According to the IP Translator decision of the EUCJ from 2012, the goods and services for which the protection of the trademark is sought shall be identified by the applicant with sufficient clarity and precision to enable the competent authorities and economic operators, on that sole basis, to determine the extent of the protection sought.
The new regulation provides that the use of general terms, including the general indications of the class headings of the Nice Classification, shall be interpreted as including all the goods or services clearly covered by the literal meaning of the indication or term. The use of such terms or indications shall not be interpreted as comprising a claim to goods or services, which cannot be so understood.
Holders of European Union trademarks applied for before June 22, 2012 which are registered in respect of the entire heading of a Nice class may declare until September 24, 2016 that their intention on the date of filing had been to seek protection in respect of goods or services beyond those covered by the literal meaning of the heading of that class, provided that the goods or services so designated are included in the alphabetical list for that class in the edition of the Nice Classification in force at the date of filing.
® The most relevant change for right holders relates to the adjustment of the cost structure. Until now, for a flat fee, the Community trademark application includes protection for up to three classes.
The new European Union trademark is based on a “one fee per class” system. The applicant thus pays a lower fee for a registration including one class, the same fee for two classes and a higher fee for applications with three or more classes.
Right holders who are desirable to register European Union trademarks in 2016 with at least three Nice classes should submit any application prior to March 23, 2016.
The renewal fees also know a significant reduction. This change may result in a difference between 350€ and 500€. Possible renewals of European Union trademarks should be postponed after March 23, 2016, if possible.
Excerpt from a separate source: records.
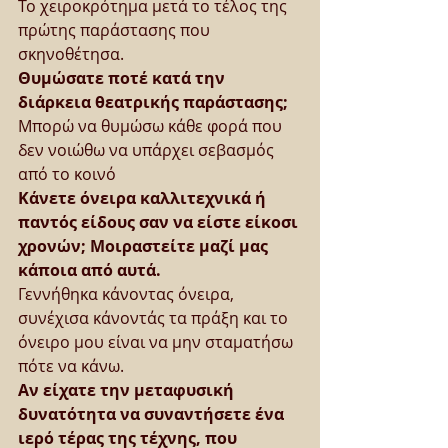
Το χειροκρότημα μετά το τέλος της 
πρώτης παράστασης που 
σκηνοθέτησα.
Θυμώσατε ποτέ κατά την 
διάρκεια θεατρικής παράστασης;
Μπορώ να θυμώσω κάθε φορά που 
δεν νοιώθω να υπάρχει σεβασμός 
από το κοινό
Κάνετε όνειρα καλλιτεχνικά ή 
παντός είδους σαν να είστε είκοσι 
χρονών; Μοιραστείτε μαζί μας 
κάποια από αυτά.
Γεννήθηκα κάνοντας όνειρα, 
συνέχισα κάνοντάς τα πράξη και το 
όνειρο μου είναι να μην σταματήσω 
πότε να κάνω.
Αν είχατε την μεταφυσική 
δυνατότητα να συναντήσετε ένα 
ιερό τέρας της τέχνης, που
® Within 21 month and as of October 1st, 2017, European Union certification marks will be created. Such a mark provides certification by the proprietor of the mark in respect of material, mode of manufacture of goods or performance of services, quality, accuracy or other characteristics, with the exception of geographical origin.
The new EU trademark directive will lead to an even greater harmonization of national trademark law in the Member States and thus also to a modification of the Benelux Convention on Intellectual Property.
® With regard to the Directive, Member States will have to establish administrative procedures concerning the revocation and cancellation of national trademarks within a period of seven years. Right holders will welcome this change since such proceedings imply currently time-consuming and costly proceedings before the ordinary courts. A quicker implementation of this provision would have been welcomed.